Thank you so much for the replies, I wanted my pearl to go grey but since it's a pearl pied it won't go, so i have one just another question for you...as you can see my pearl is male and i have an pied female but i like to buy also an grey cockatiel because i love so much the color, so can i have 3 cockatiels together in the same cage without fighting ?


----------



## bjknight93 (Nov 13, 2011)

That depends on what the birds decide of each other.


----------



## Amz (Apr 10, 2013)

It depends on the individuals, but you have to have a big enough cage. It should be twice the wingspan of each bird, so for three birds it should be the length of 6 wingspans combined.

If it's a flight cage, perhaps a little bit smaller is okay. But make sure that they aren't crowded, especially if they don't spend much time out of it.
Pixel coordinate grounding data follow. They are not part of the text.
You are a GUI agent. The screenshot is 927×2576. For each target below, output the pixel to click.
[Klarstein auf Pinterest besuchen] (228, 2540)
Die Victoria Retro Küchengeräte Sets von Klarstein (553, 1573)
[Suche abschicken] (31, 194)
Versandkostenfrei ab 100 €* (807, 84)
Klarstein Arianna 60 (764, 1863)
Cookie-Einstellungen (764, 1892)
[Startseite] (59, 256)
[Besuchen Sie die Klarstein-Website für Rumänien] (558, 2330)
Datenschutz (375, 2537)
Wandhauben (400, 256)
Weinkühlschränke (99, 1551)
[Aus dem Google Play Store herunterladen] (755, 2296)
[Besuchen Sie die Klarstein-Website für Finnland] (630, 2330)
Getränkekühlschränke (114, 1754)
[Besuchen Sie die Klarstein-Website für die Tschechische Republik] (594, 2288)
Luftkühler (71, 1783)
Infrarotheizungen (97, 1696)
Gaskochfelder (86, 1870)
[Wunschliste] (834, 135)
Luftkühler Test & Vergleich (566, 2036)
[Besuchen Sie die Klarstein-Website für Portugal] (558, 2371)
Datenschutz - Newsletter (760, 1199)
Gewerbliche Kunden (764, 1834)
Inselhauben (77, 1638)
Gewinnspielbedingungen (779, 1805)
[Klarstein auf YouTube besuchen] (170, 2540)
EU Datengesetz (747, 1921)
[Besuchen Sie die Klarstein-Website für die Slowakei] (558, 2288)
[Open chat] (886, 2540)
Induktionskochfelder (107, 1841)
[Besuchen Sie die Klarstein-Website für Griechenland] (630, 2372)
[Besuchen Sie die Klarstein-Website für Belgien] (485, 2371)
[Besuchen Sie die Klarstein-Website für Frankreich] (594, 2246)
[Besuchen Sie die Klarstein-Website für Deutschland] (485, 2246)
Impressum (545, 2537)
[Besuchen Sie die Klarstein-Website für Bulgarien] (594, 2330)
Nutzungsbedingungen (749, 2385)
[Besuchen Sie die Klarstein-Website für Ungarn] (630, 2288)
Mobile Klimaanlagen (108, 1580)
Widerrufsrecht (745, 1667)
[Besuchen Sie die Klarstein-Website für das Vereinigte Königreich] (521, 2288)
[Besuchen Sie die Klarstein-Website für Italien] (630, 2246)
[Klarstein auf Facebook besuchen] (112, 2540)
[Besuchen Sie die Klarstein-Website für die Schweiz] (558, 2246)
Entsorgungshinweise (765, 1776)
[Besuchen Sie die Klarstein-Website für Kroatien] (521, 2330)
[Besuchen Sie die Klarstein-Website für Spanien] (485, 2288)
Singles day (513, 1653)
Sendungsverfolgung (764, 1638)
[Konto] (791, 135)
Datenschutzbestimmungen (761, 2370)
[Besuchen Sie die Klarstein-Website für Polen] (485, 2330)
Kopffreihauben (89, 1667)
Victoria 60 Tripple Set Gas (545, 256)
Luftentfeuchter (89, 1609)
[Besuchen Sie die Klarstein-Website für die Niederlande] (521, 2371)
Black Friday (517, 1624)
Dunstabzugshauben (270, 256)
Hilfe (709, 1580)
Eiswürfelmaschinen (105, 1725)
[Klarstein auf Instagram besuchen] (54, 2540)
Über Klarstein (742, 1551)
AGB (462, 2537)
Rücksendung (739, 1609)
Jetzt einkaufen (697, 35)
Also, make sure to have another cage (it doesn't have to be huge) to provide for your new bird in case he or she doesn't get along with your other ones. But of course, you need to quarantine for at least 30 days before attempting to introduce them, unless you get your new bird from a 100% surely reputable breeder. This is so any illness that the new bird might potentially have isn't spread.


----------



## BirdsLover (Nov 20, 2013)

Amz said:


> It depends on the individuals, but you have to have a big enough cage. It should be twice the wingspan of each bird, so for three birds it should be the length of 6 wingspans combined.
> 
> If it's a flight cage, perhaps a little bit smaller is okay. But make sure that they aren't crowded, especially if they don't spend much time out of it.
> 
> Also, make sure to have another cage (it doesn't have to be huge) to provide for your new bird in case he or she doesn't get along with your other ones. But of course, you need to quarantine for at least 30 days before attempting to introduce them, unless you get your new bird from a 100% surely reputable breeder. This is so any illness that the new bird might potentially have isn't spread.


Thaks a lot, that was very informative and good answer


----------